--- REQUIREMENT ---
From the entries below, copy every line where the string "Polityka" appears.

--- DATA TO USE ---
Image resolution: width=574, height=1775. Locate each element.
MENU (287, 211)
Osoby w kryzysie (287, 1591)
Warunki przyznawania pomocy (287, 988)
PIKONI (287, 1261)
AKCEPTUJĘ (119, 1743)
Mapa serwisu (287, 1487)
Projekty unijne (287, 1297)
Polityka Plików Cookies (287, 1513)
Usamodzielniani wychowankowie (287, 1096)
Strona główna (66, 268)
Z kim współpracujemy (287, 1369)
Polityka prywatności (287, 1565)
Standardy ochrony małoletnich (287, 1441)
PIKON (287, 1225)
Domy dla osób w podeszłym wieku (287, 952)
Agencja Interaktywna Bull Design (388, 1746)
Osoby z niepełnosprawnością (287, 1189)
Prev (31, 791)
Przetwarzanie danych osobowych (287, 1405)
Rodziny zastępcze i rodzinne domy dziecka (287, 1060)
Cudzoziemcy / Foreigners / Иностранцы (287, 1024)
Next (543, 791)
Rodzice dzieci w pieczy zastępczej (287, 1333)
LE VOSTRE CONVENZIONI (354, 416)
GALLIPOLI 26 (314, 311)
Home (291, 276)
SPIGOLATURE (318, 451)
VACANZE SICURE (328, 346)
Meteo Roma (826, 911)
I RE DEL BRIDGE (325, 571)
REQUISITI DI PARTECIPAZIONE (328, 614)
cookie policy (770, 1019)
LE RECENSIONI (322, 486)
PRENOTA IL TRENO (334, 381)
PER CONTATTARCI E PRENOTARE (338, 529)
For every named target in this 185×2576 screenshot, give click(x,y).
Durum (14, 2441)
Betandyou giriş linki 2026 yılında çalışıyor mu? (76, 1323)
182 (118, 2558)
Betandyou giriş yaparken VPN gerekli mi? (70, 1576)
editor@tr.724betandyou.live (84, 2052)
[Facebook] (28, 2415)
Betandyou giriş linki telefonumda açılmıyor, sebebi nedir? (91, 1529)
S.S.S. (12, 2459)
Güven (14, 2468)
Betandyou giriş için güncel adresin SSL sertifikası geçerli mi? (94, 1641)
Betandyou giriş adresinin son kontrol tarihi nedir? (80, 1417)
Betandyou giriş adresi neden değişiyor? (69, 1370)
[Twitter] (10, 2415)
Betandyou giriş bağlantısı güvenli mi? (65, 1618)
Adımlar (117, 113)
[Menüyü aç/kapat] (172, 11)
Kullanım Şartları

--- OUTPUT FOR THIS EXERCISE ---
Polityka Plików Cookies (287, 1513)
Polityka prywatności (287, 1565)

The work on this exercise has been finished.